Table 3. Multivariate Cox analysis of Age, Tumor size, Tumor grade, Lymph node status, Progesteron status, Oncotype Dx recurrence score, Her2 amplicon (17q12) and Any amplicon (17q12, 17q21.33-q25.1, 8p11.2 or 8q24.3).

We also analyzed the ability of the presence of any amplicon to discriminate outcome in intermediate grade tumors, which is a clinical grade category with unclear prognostic significance. Two datasets, (GSE6532 training set with gene expression data, and GSE22133 validation set with CGH data) where annotated pathologic grade information was available were analyzed. Kaplan-Meier curves comparing distant relapse rates for intermediate grade tumors with any of these four amplicons versus cases with none of the amplicons (Figure 3A) in the training set GSE6532, were significantly different (HR  = 3.22, 95% CI  = 1.6–6.5; P  = 0.0012). This was true also for Kaplan-Meier curves comparing overall survival for intermediate grade cancers with any of the 4 amplicons versus cases with none of the amplicons (Figure 3B) in the test set GSE22133 (HR  = 3.01, 95% CI  = 1.2–7.6; P  = 0.0200). Together, these results demonstrate that the amplicon associated risk categories have a discriminatory power beyond that of standard histologic grade.

Figure 3. Analysis of intermediate grade tumors by presence of amplicons.

Kaplan-Meier curves comparing distant relapse rates for intermediate grade cancers with any of the 4 amplicons versus cancers with none of the amplicons (A) in the training set GSE6532 (HR  = 3.22, 95% CI  = 1.6–6.5; P  = 0.0012). Also shown Kaplan-Meier curves comparing overall survival for intermediate grade cancers with any of the 4 amplicons versus cancers with none of the amplicons (B) in the test set GSE22133 (HR  = 3.01, 95% CI  = 1.2–7.6; P  = 0.0200).

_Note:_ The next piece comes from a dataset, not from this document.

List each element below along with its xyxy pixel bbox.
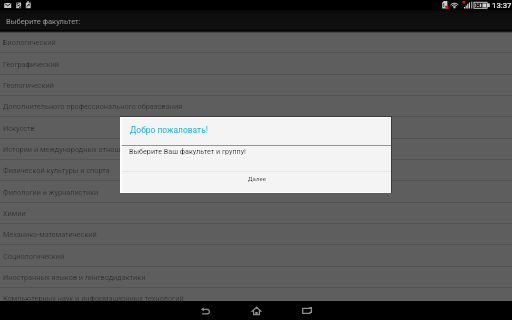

FISH-based Assay has Potential Prognostic Value in ER+/HER2- Breast Cancers Treated with Hormone Therapy

A multiplexed FISH assay to detect 8p11.2, 17q22 and 8q24.3 amplicons in FFPE sections was developed using prelabeled FISH probes from validated BACs (Bacterial Artificial Chromosomes). The specificity of each probe was tested on metaphase chromosome spreads and hybridized to the corresponding chromosomal locations. The FISH assay was applied to 36 ER+/HER2− samples from the MicMa cohort that were treated with adjuvant hormonal therapy [20] (Figure 4). Tumor samples, present in tissue microarray format, were scored for amplification of each amplicon by averaging signals in 20 tumor cells/sample. The KM curves for systemic relapse free survival in this cohort for patients with and without any amplicon are shown in Figure 4. There is a trend for decreased relapse-free survival in patients scored as having any amplicon, vs. having no amplicon, but given the small sample size, this did not achieve statistical significance (P = 0.1041). The thresholds for amplification were optimized using the outcomes in this sample set, and thus require independent validation in future studies. Of note, very few relapses occurred earlier than 1500 days in the no-amplicon group, whereas the majority of relapse in the any-amplicon group occurred before 1500 days.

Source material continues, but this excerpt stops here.